Наконец, все успокоилось, рабы вернулись к телегам, на которых их привезли на рынок, и распорядитель объявил о начале торгов.

— Ну, ребятки, покажите ваши документики, — сказал своим самый прогрессивный рабовладелец. И все — кто с гордостью, кто со стыдом, а кто с тупой покорностью — ознакомили хозяина с квитанциями на оплату себя. Один только раб — тот самый, который поленился шептать в машину, топтался поодаль.

— А ты что?
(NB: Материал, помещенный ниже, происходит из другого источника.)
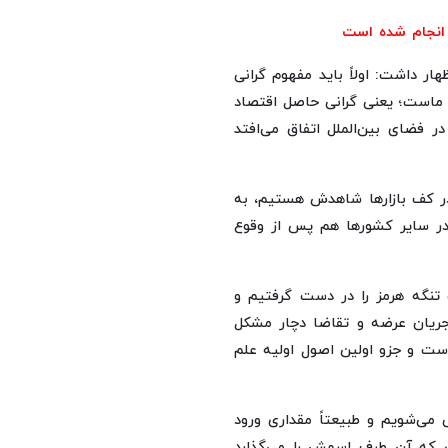
ار داشت: اولاً باید مفهوم گرانی
ی ماست؛ یعنی گرانی حاصل اقتصاد
ر فضای بین‌الملل اتفاق می‌افتد
ر کف بازارها شاهدش هستیم، به
 در سایر کشورها هم پس از وقوع
تنگه هرمز را در دست گرفتیم و
 جریان عرضه و تقاضا دچار مشکل
ست و جزو اولین اصول اولیه علم
می‌شویم و طبیعتاً مقداری ورود
ی که آن طرف اسمش را می‌گذارد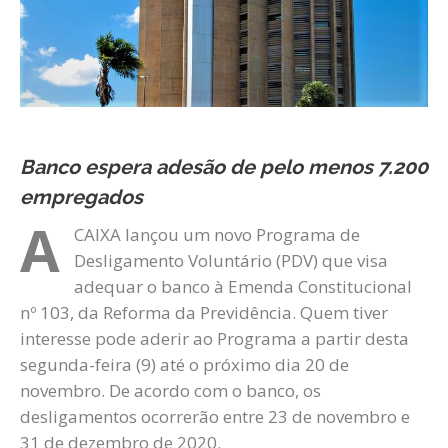
Banco espera adesão de pelo menos 7.200
empregados
A
CAIXA lançou um novo Programa de
Desligamento Voluntário (PDV) que visa
adequar o banco à Emenda Constitucional
nº 103, da Reforma da Previdência. Quem tiver
interesse pode aderir ao Programa a partir desta
segunda-feira (9) até o próximo dia 20 de
novembro. De acordo com o banco, os
desligamentos ocorrerão entre 23 de novembro e
31 de dezembro de 2020.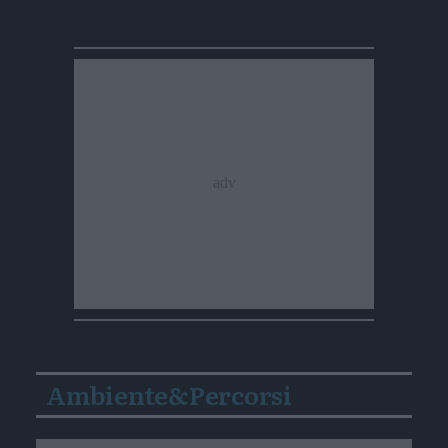
Ambiente&Percorsi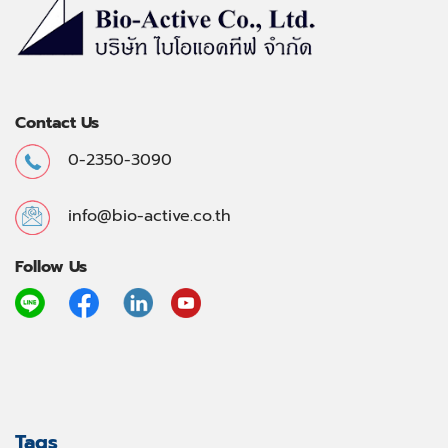
Contact Us
0-2350-3090
info@bio-active.co.th
Follow Us
Tags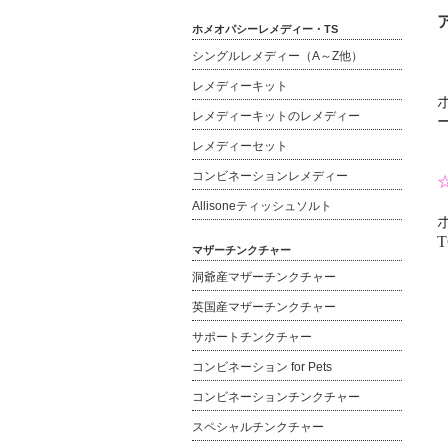
ホメオパシーレメディー・TS
シングルレメディー（A～Z他）
レメディーキット
レメディーキットのレメディー
レメディーセット
コンビネーションレメディー
Allisoneティッシュソルト
T
マザーチンクチャー
洞爺産マザーチンクチャー
英国産マザーチンクチャー
サポートチンクチャー
コンビネーション for Pets
コンビネーションチンクチャー
スペシャルチンクチャー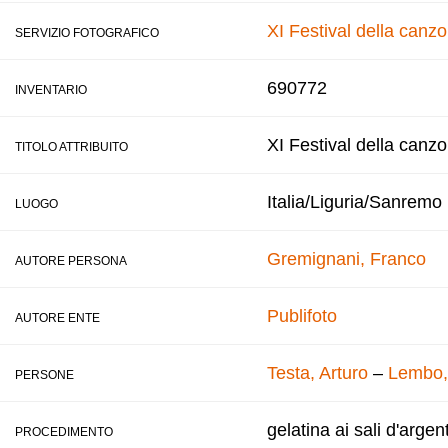
XI Festival della canz
SERVIZIO FOTOGRAFICO
690772
INVENTARIO
XI Festival della canz
TITOLO ATTRIBUITO
Italia/Liguria/Sanremo
LUOGO
Gremignani, Franco
AUTORE PERSONA
Publifoto
AUTORE ENTE
Testa, Arturo
–
Lembo, 
PERSONE
gelatina ai sali d'argen
PROCEDIMENTO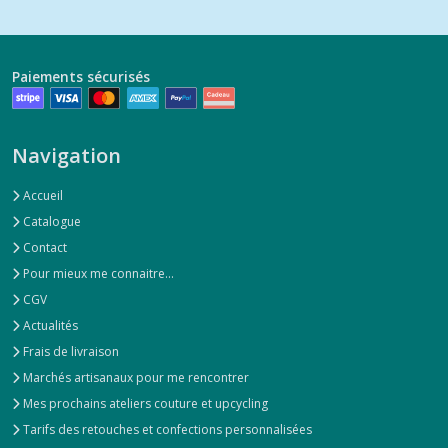
Paiements sécurisés
Navigation
Accueil
Catalogue
Contact
Pour mieux me connaitre...
CGV
Actualités
Frais de livraison
Marchés artisanaux pour me rencontrer
Mes prochains ateliers couture et upcycling
Tarifs des retouches et confections personnalisées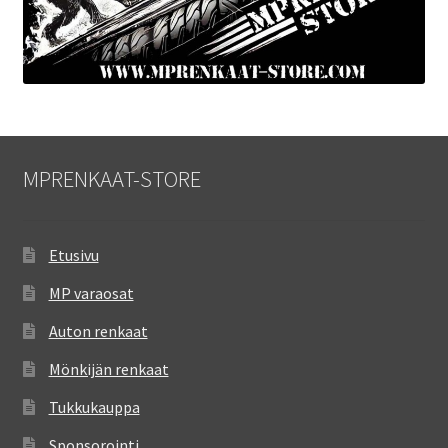
MPRENKAAT-STORE
Etusivu
MP varaosat
Auton renkaat
Mönkijän renkaat
Tukkukauppa
Sponsorointi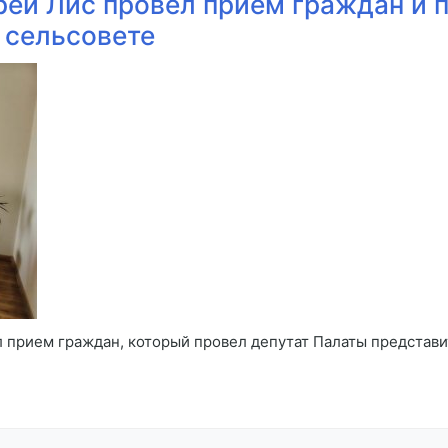
рей Лис провел прием граждан и 
 сельсовете
л прием граждан, который провел депутат Палаты представ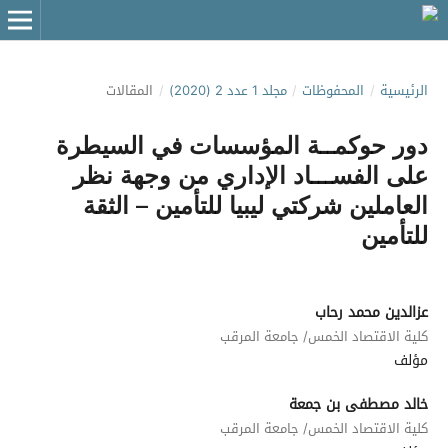
الرئيسية
/
المحفوظات
/
مجلد 1 عدد 2 (2020)
/
المقالات
دور حوكمــة المؤسسات في السيطرة
على الفســـاد الإداري من وجهة نظر
العاملين شركتي ليبيا للتأمين – الثقة
للتأمين
عزالدين محمد رحاب
كلية الاقتصاد الخمس/ جامعة المرقب
مؤلف
خالد مصطفى بن جمعة
كلية الاقتصاد الخمس/ جامعة المرقب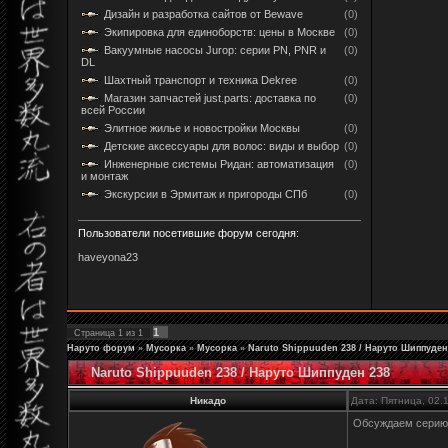
Дизайн и разработка сайтов от Bewave
(0)
Экипировка для единоборств: цены в Москве
(0)
Вакуумные насосы Jurop: серии PN, PNR и
(0)
DL
Шахтный транспорт и техника Dekree
(0)
Магазин запчастей just.parts: доставка по
(0)
всей России
Элитное жилье и новостройки Москвы
(0)
Детские аксессуары для волос: виды и выбор
(0)
Инженерные системы Ридан: автоматизация
(0)
и монтаж
Экскурсии в Эрмитаж и пригороды СПб
(0)
Пользователи посетившие форум сегодня:
haveyona23
1
Страница
1
из
1
Наруто форум
»
Мусорка
»
Мусорка
»
Naruto Shippuuden 238 / Наруто Шиппуден
Naruto Shippuuden 238 / Наруто Шиппуден 238
Никадо
Дата: Пятница, 02.
Обсуждаем сери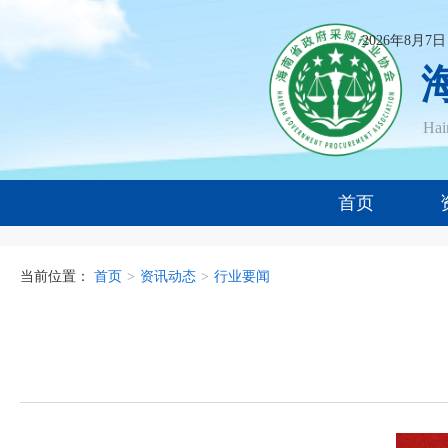
2026年8月7
Ha
首页
当前位置：
首页
>
资讯动态
>
行业要闻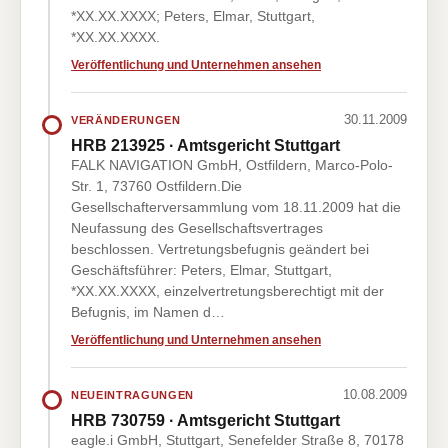
*XX.XX.XXXX; Peters, Elmar, Stuttgart,
*XX.XX.XXXX.
Veröffentlichung und Unternehmen ansehen
30.11.2009
VERÄNDERUNGEN
HRB 213925 · Amtsgericht Stuttgart
FALK NAVIGATION GmbH, Ostfildern, Marco-Polo-
Str. 1, 73760 Ostfildern.Die
Gesellschafterversammlung vom 18.11.2009 hat die
Neufassung des Gesellschaftsvertrages
beschlossen. Vertretungsbefugnis geändert bei
Geschäftsführer: Peters, Elmar, Stuttgart,
*XX.XX.XXXX, einzelvertretungsberechtigt mit der
Befugnis, im Namen d…
Veröffentlichung und Unternehmen ansehen
10.08.2009
NEUEINTRAGUNGEN
HRB 730759 · Amtsgericht Stuttgart
eagle.i GmbH, Stuttgart, Senefelder Straße 8, 70178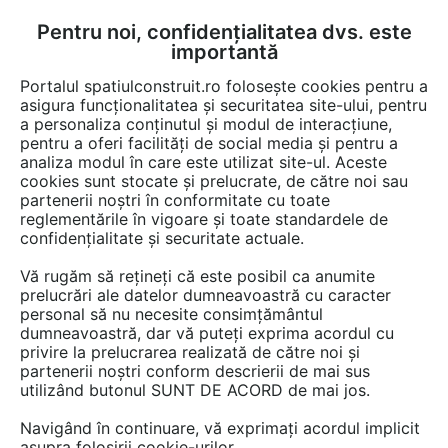
Pentru noi, confidențialitatea dvs. este
FĂ-ȚI CONT
LOGIN
importantă
CUM SE FACE
Portalul spatiulconstruit.ro folosește cookies pentru a
asigura funcționalitatea și securitatea site-ului, pentru
a personaliza conținutul și modul de interacțiune,
pentru a oferi facilități de social media și pentru a
analiza modul în care este utilizat site-ul. Aceste
Video
SCHELL GMBH & Co. KG Armaturentechnologie
EȘTI AICI:
cookies sunt stocate și prelucrate, de către noi sau
partenerii noștri în conformitate cu toate
Prezentare companie si produse
reglementările în vigoare și toate standardele de
SCHELL
confidențialitate și securitate actuale.
Vă rugăm să rețineți că este posibil ca anumite
21 afisari
prelucrări ale datelor dumneavoastră cu caracter
personal să nu necesite consimțământul
dumneavoastră, dar vă puteți exprima acordul cu
privire la prelucrarea realizată de către noi și
partenerii noștri conform descrierii de mai sus
utilizând butonul SUNT DE ACORD de mai jos.
Navigând în continuare, vă exprimați acordul implicit
asupra folosirii cookie-urilor.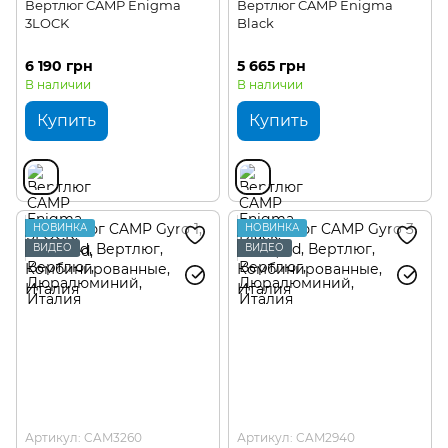
Вертлюг CAMP Enigma
Вертлюг CAMP Enigma
3LOCK
Black
6 190 грн
5 665 грн
В наличии
В наличии
Купить
Купить
НОВИНКА
НОВИНКА
ВИДЕО
ВИДЕО
Артикул: CAM3260
Артикул: CAM2940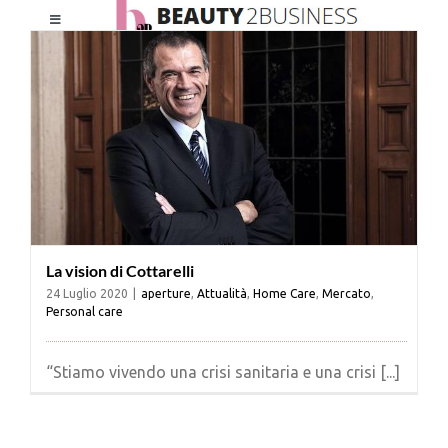
Salta
Toggle
al
Navigation
contenuto
HOME
CHI SIAMO
LE RIVISTE
La vision di Cottarelli
NEWSLETTER
24 Luglio 2020
|
aperture
,
Attualità
,
Home Care
,
Mercato
,
Personal care
CATEGORIE
“Stiamo vivendo una crisi sanitaria e una crisi [...]
CONTATTI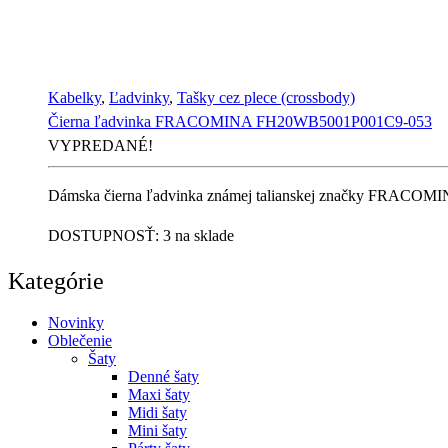
Kabelky
,
Ľadvinky
,
Tašky cez plece (crossbody)
Čierna ľadvinka FRACOMINA FH20WB5001P001C9-053
VYPREDANÉ!
Dámska čierna ľadvinka známej talianskej značky FRACOMINA
DOSTUPNOSŤ:
3 na sklade
Kategórie
Novinky
Oblečenie
Šaty
Denné šaty
Maxi šaty
Midi šaty
Mini šaty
Сколько ты стоишь, раб мой любезный? — спросил его хозяин.

— А нисколько, — буркнул раб.

— Что-то ты и вправду дефективный какой-то, — брезгливо пролорнировал его хозяин, — Ступай-ка прочь, не позорь меня. Вот тебе вольная!

Свободный раб засунул вольную за голенище сапога, как попало, и побрел прочь. Он-то прежде ничего иного не видал и очень удивился, что мир не ограничивается невольничьим рынком. Через пару дней торги были окончены. Свободный раб сидел на обочине дороги и перекусывал чем-то условно съедобным, когда мимо него в кандалах прогнали группу самых дороги рабов: их силу и выносливость оценили по достоинству и всех скопом отправили в каменоломни.

Злой колдун

В одной деревне жил некогда злой колдун. То есть, это он считал себя злым колдуном, потому что имел об этом справку из злоколдунческой академии и даже аттестат о повышении квалификации из заграничного университета магии и колдовства. Колдун колдовал помаленьку, а соседи ничего о нем не знали, даже и не думали. Выходил он из дома всегда по ночам: потому что в темноте удобнее брезгливому колдуну собирать всю ту гадость, из которой положено варить зелья. А днём он занимался перегонкой гадости и чёрной магией.

«Как всё-таки я ужасно, чудовищно зол!» — иногда думал колдун, любуясь своим отражением в тазу с ядовитой отравой, — «Я — страшное наказание для окружающих меня людей, и в чём они только провинились, бедные?»

Окружающие люди продолжали пребывать в счастливом неведении: колдун творил свои злые дела как-то отстранённо, их все списывали на несчастный случай или плохую погоду. Такие вот попались бесчувственные, несуеверные селяне. Колдун, правда, этого не знал и продолжал терзаться.

«Ведь они же ничего мне не сделали, эти жалкие людишки. Они не виноваты в том, что я творю свои чёрные дела в их тихой деревне! Ну ладно, взрослые. Они, может быть, заслужили. Но дети-то ещё не успели!»

И колдун решил как-нибудь порадовать детей. Однажды он вышел из своей избушки средь бела дня и направился к пустырю, на котором играли дети.

— Дети, внимание! — сказал колдун, чтобы они отвлеклись от своих буйных забав, — Сейчас я буду показывать фокусы!

Сделав пару ложных пассов руками, он начал доставать из воздуха мячики, скакалки и прочую мелочь. Но дети не хотели скакалок и мячиков! Они хотели пистолетов, автоматов и пулемётов, желательно настоящих, но на первое время можно игрушечных.

— Что это за фигня такая? — спросил самый шустрый ребёнок, — Засунь это себе обратно, мы всё рано не купим твоё барахло!

Колдун, как вы помните, был дипломированным злодеем и такого к себе отношения стерпеть не мог. Пока дети, беснуясь, рвали скакалки и прокалывали мячи, он достал из кармана щепотку толченой гадости, пошептал над ней, швырнул в сторону неблагодарных детей, и те тут же превратились в камни.